I can leave either one or both of the ciphers, and it will run as expected. If I leave only one of the two and the ciphers I am looking for it works as well, as shown below:

kubelet-arg:
   - tls-cipher-suites=TLS_ECDHE_RSA_WITH_AES_256_GCM_SHA384,TLS_DHE_RSA_WITH_AES256_GCM_SHA384,TLS_RSA_WITH_AES_128_GCM_SHA256

So I am able to limit the tls-cipher_suites to one, two or three ciphers. However, it has to include the 128 ciphers in order to run, without crashing.
This explains as to why kubelet kept crashing when I only included the ciphers I was limiting to, it needed one of the two 128 ciphers for kubelet to run.
Lastly, if you don't include either of the two ciphers as shown below (using the correct parameters) kubelet will crash:

kubelet-arg:
   - tls-cipher-suites=TLS_ECDHE_RSA_WITH_AES_256_GCM_SHA384,TLS_DHE_RSA_WITH_AES256_GCM_SHA384,TLS_ECDHE_RSA_WITH_CHACHA20_POLY1305

For my use case, I need to remove the 128 ciphers in particular without kubelet continuously crashing.
What do you recommend?

[brandond]

If I try with the ones you've provided, I get the following errors:

• --kubelet-arg=tls-cipher-suites=TLS_ECDHE_RSA_WITH_AES_256_GCM_SHA384,TLS_DHE_RSA_WITH_AES256_GCM_SHA384 gives:
  FATA[0003] kubelet exited: failed to construct kubelet dependencies: Cipher suite TLS_DHE_RSA_WITH_AES256_GCM_SHA384 not supported or doesn't exist
• --kubelet-arg=tls-cipher-suites=TLS_ECDHE_RSA_WITH_AES_256_GCM_SHA384 gives:
  E0418 19:17:16.585505 53 server.go:178] "Failed to listen and serve" err="http2: TLSConfig.CipherSuites is missing an HTTP/2-required AES_128_GCM_SHA256 cipher (need at least one of TLS_ECDHE_RSA_WITH_AES_128_GCM_SHA256 or TLS_ECDHE_ECDSA_WITH_AES_128_GCM_SHA256)

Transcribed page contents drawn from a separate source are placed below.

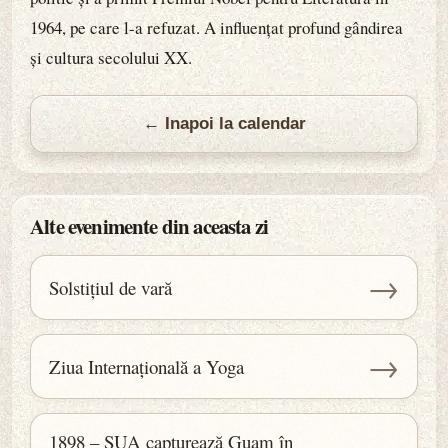
1964, pe care l-a refuzat. A influențat profund gândirea
și cultura secolului XX.
← Inapoi la calendar
Alte evenimente din aceasta zi
→
Solstițiul de vară
→
Ziua Internațională a Yoga
1898 – SUA capturează Guam în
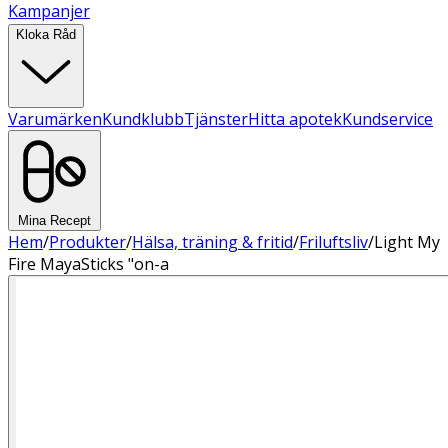
Kampanjer
Kloka Råd
Varumärken
Kundklubb
Tjänster
Hitta apotek
Kundservice
Mina Recept
Hem
/
Produkter
/
Hälsa, träning & fritid
/
Friluftsliv
/
Light My
Fire MayaSticks "on-a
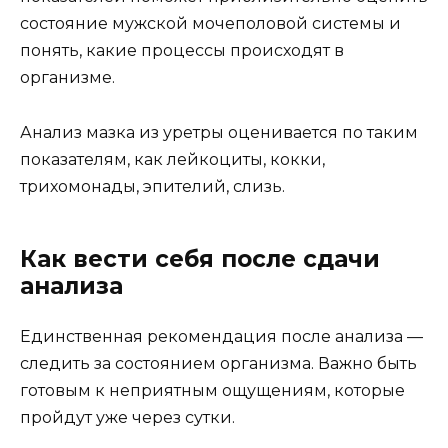
состояние мужской мочеполовой системы и
понять, какие процессы происходят в
организме.
Анализ мазка из уретры оценивается по таким
показателям, как лейкоциты, кокки,
трихомонады, эпителий, слизь.
Как вести себя после сдачи
анализа
Единственная рекомендация после анализа —
следить за состоянием организма. Важно быть
готовым к неприятным ощущениям, которые
пройдут уже через сутки.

It really looks to me like what you're trying to do isn't supported by Kubernetes. Where are you getting your cipher suites list from? You must use one of the ciphers supported by golang, which are listed at https://go.dev/src/crypto/tls/cipher_suites.go - and there are no TLS_DHE_* ciphers listed whatsoever. Are you perhaps trying to adapt some instructions meant for use with another crypto stack, such as openssl?

[brandond]

I will also link to the HTTP/2 spec which (as the error above suggests) requires some of the cipher suites you're excluding: https://httpwg.org/specs/rfc7540.html#rfc.section.9.2.2

deployments of HTTP/2 that use TLS 1.2 MUST support TLS_ECDHE_RSA_WITH_AES_128_GCM_SHA256 [TLS-ECDHE] with the P-256 elliptic curve [FIPS186].

[rdb0101]

hi @brandond my apologies, the only cipher I want to limit down to is the following:

kubelet_arg:
  - tls-cipher-suites=TLS_ECDHE_RSA_WITH_AES_256_GCM_SHA384

"DHE" is not one of the six supported, as you've mentioned. So I need to just limit to the above listed cipher.

[brandond]

Right but you can't do that. Kubernetes uses HTTP/2-enabled listeners extensively for internal components, and HTTP/2 requires TLS_ECDHE_RSA_WITH_AES_128_GCM_SHA256 as per the RFC. Kubernetes (or any other HTTP/2 enabled service) does not allow what you want to do.

TLS_ECDHE_RSA_WITH_AES_256_GCM_SHA384,TLS_ECDHE_RSA_WITH_AES_128_GCM_SHA256 is the closest you will get on a HTTP/2 endpoint.

[rdb0101]

Okay thank you for clarifying this and now I understand why this is the case. Thank you for your patience and help as well, as I know it took me awhile to come to this conclusion.